Adversarial machine learning research poses novel legal risks for researchers due to potential violations of contracts, computer fraud and abuse act, copyright infringement, anti-circumvention law, and misappropriation of trade secrets.
- Contracts often prohibit reverse engineering, which many adversarial machine learning attacks specifically model inversion and model stealing do
- Adversarial machine learning attacks include evasion, poisoning, model inversion, and model stealing
- Most defenses against adversarial machine learning attacks are currently broken
- Legal risks for adversarial machine learning researchers include breach of contract, computer fraud and abuse act, copyright infringement, anti-circumvention law, and misappropriation of trade secrets
The Chinese government appended random characters at the end of tweets to confuse Twitter's algorithm for flagging spam. Researchers from Skylight confused Silence's machine malware evasion system by appending benign code into WannaCry ransomware. Microsoft's bot, designed to emulate a sweet 16-year-old personality, was corrupted by trolls from Reddit and 4chan, leading to the bot becoming bigoted. OpenAI's model, GPT2, was replicated by researchers using open-source information and proxy models.

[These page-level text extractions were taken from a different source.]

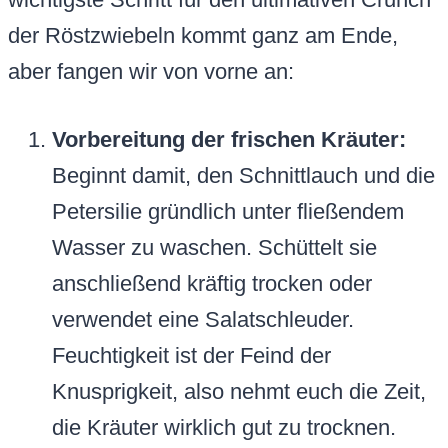
der Röstzwiebeln kommt ganz am Ende,
aber fangen wir von vorne an:
Vorbereitung der frischen Kräuter:
Beginnt damit, den Schnittlauch und die
Petersilie gründlich unter fließendem
Wasser zu waschen. Schüttelt sie
anschließend kräftig trocken oder
verwendet eine Salatschleuder.
Feuchtigkeit ist der Feind der
Knusprigkeit, also nehmt euch die Zeit,
die Kräuter wirklich gut zu trocknen.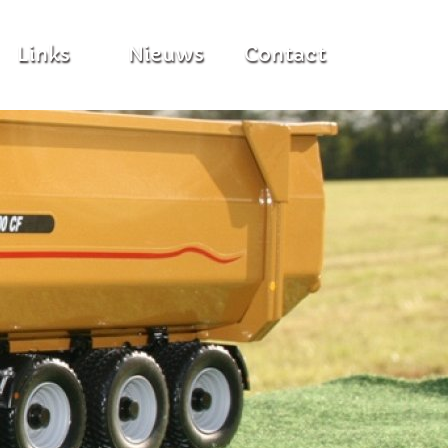
Links
Nieuws
Contact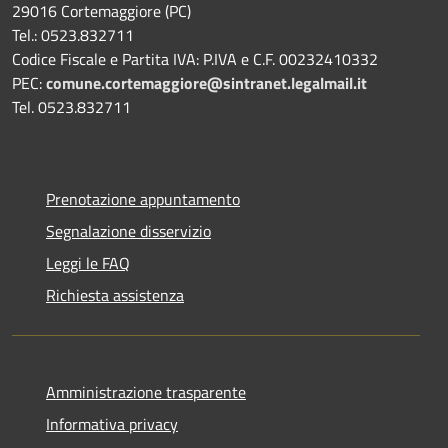
29016 Cortemaggiore (PC)
Tel.: 0523.832711
Codice Fiscale e Partita IVA: P.IVA e C.F. 00232410332
PEC:
comune.cortemaggiore@sintranet.legalmail.it
Tel. 0523.832711
Prenotazione appuntamento
Segnalazione disservizio
Leggi le FAQ
Richiesta assistenza
Amministrazione trasparente
Informativa privacy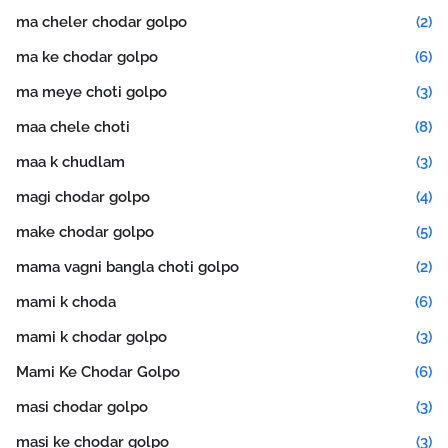
ma cheler chodar golpo
(2)
ma ke chodar golpo
(6)
ma meye choti golpo
(3)
maa chele choti
(8)
maa k chudlam
(3)
magi chodar golpo
(4)
make chodar golpo
(5)
mama vagni bangla choti golpo
(2)
mami k choda
(6)
mami k chodar golpo
(3)
Mami Ke Chodar Golpo
(6)
masi chodar golpo
(3)
masi ke chodar golpo
(3)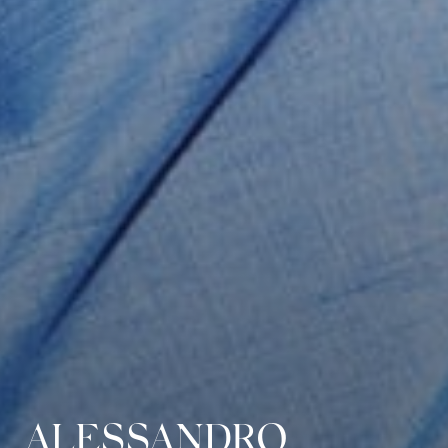
ALESSANDRO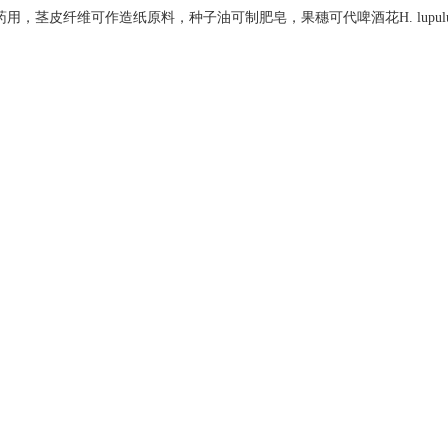
用，茎皮纤维可作造纸原料，种子油可制肥皂，果穗可代啤酒花H. lupul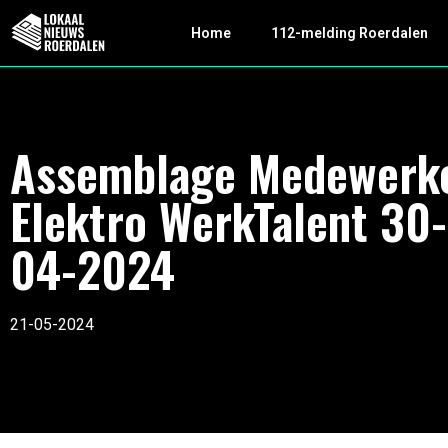
Home
112-melding Roerdalen
Assemblage Medewerk
Elektro WerkTalent 30-
04-2024
21-05-2024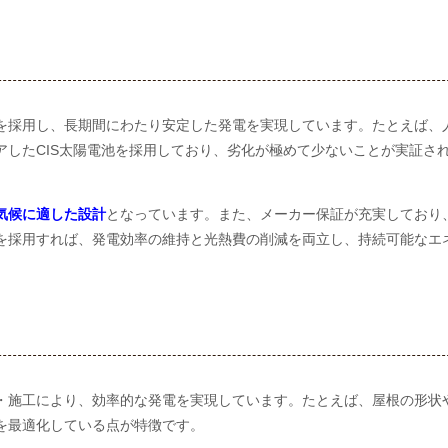
を採用し、長期間にわたり安定した発電を実現しています。たとえば、
アしたCIS太陽電池を採用しており、劣化が極めて少ないことが実証さ
気候に適した設計
となっています。また、メーカー保証が充実しており
を採用すれば、発電効率の維持と光熱費の削減を両立し、持続可能なエ
・施工により、効率的な発電を実現しています。たとえば、屋根の形状
を最適化している点が特徴です。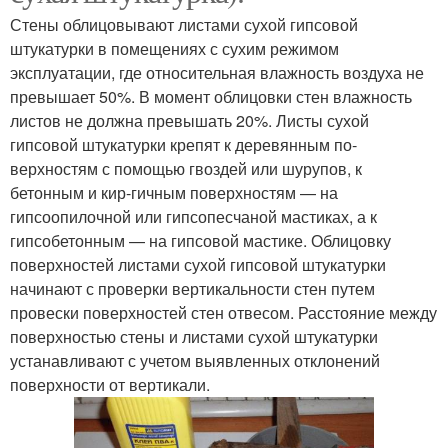
Стены облицовывают листами сухой гипсовой
штукатурки в помещениях с сухим режимом
эксплуатации, где относительная влажность воздуха не
превышает 50%. В момент облицовки стен влажность
листов не должна превышать 20%. Листы сухой
гипсовой штукатурки крепят к деревянным по­
верхностям с помощью гвоздей или шурупов, к
бетонным и кир-гичным поверхностям — на
гипсоопилочной или гипсопесчаной мастиках, а к
гипсобетонным — на гипсовой мастике. Облицовку
поверхностей листами сухой гипсовой штукатурки
начинают с проверки вертикальности стен путем
провески поверхностей стен отвесом. Расстояние между
поверхностью стены и листами сухой штукатурки
устанавливают с учетом выявленных отклонений
поверхности от вертика­ли.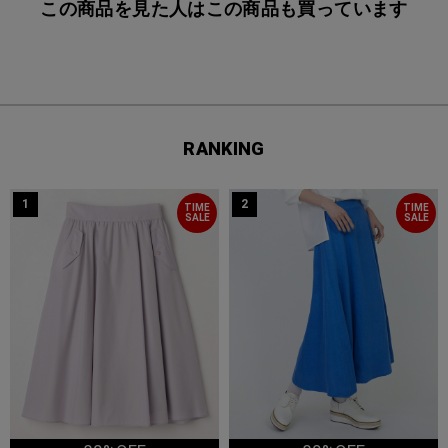
この商品を見た人はこの商品も買っています
RANKING
1
2
TIME
TIME
SALE
SALE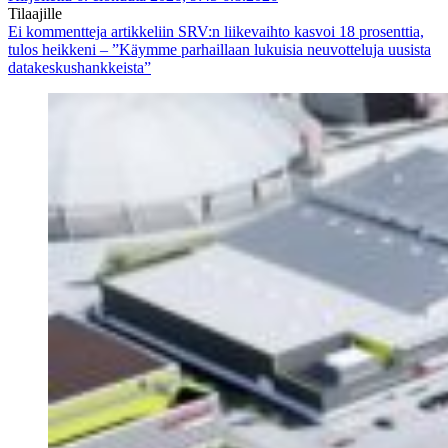
Tilaajille
Ei kommentteja
artikkeliin SRV:n liikevaihto kasvoi 18 prosenttia,
tulos heikkeni – ”Käymme parhaillaan lukuisia neuvotteluja uusista
datakeskushankkeista”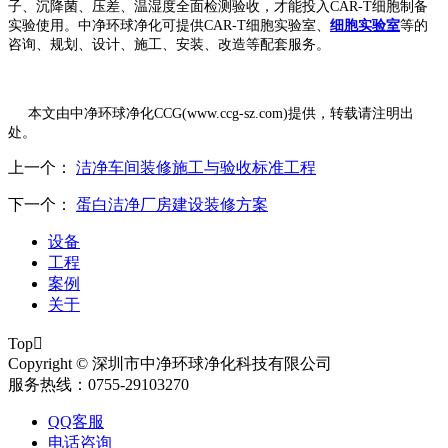
子、沉降菌、压差、温湿度全面检测验收，才能投入
CAR-T
细胞制备
实验使用。
中净环球净化可提供
CAR-T
细胞实验室
、
细胞实验室
等的
咨询、规划、设计、施工、安装、改造等配套服务。
本文由中净环球净化
CCG(www.ccg-sz.com)提供，转载请注明出
处。
上一个：
洁净车间装修施工与验收标准工程
下一个：
蛋白洁净厂房建设装修方案
设备
工程
案例
关于
Top

Copyright © 深圳市中净环球净化科技有限公司
服务热线：0755-29103270
QQ客服
电话咨询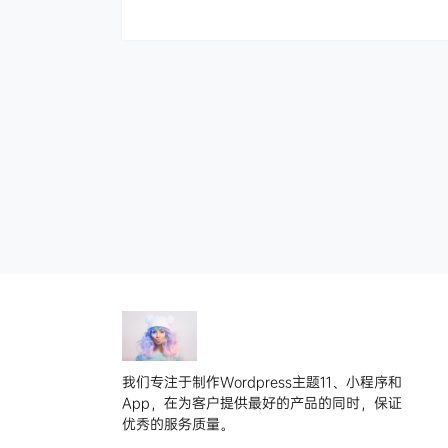
我们专注于制作Wordpress主题11、小程序和
App，在为客户提供最好的产品的同时，保证
优秀的服务质量。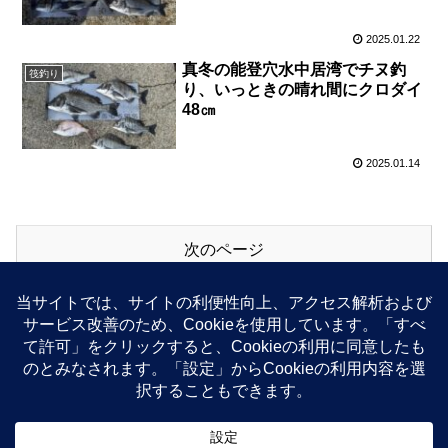
2025.01.22
真冬の能登穴水中居湾でチヌ釣
筏釣り
り、いっときの晴れ間にクロダイ
48㎝
2025.01.14
次のページ
次
1
2
7
へ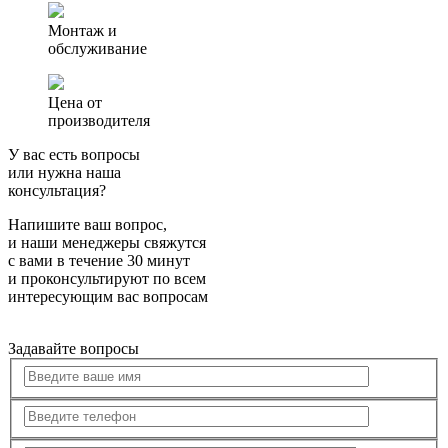
Монтаж и
обслуживание
Цена от
производителя
У вас есть вопросы
или нужна наша
консультация?
Напишите ваш вопрос,
и наши менеджеры свяжутся
с вами в течение 30 минут
и проконсультируют по всем
интересующим вас вопросам
Задавайте вопросы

Adversarial machine learning research is booming. ML researchers are increasingly targeting commercial ML systems such as those used by Facebook, Tesla, Microsoft, IBM, or Google to demonstrate vulnerabilities. But what legal risks are researchers running? Does the law map onto expectations that vendors might have about how their systems should be used?In this talk, we analyze the legal risks of testing the security of commercially deployed ML systems. Studying or testing the security of any operational system potentially runs afoul of the Computer Fraud and Abuse Act (CFAA), the primary United States federal statute that creates liability for hacking. Previously, our team analyzed common adversarial attacks under the United States law, summarizing the ways in which variability in legal regimes created uncertainty for researchers and for companies that might be interested in understanding the legal rules that apply to certain kinds of attacks.Because the United States Supreme Court has, for the first time, taken up the scope of the authorization provisions from the Computer Fraud and Abuse Act in Van Buren v. United States, we will be able to provide more definitive answers as to the legal risks that adversarial machine learning researchers may take when performing attacks such as model inversion, membership inference, and poisoning attacks. We will also look at whether other legal regimes, such as copyright or contract law, map on more directly to defenders' expectations of what should be allowed.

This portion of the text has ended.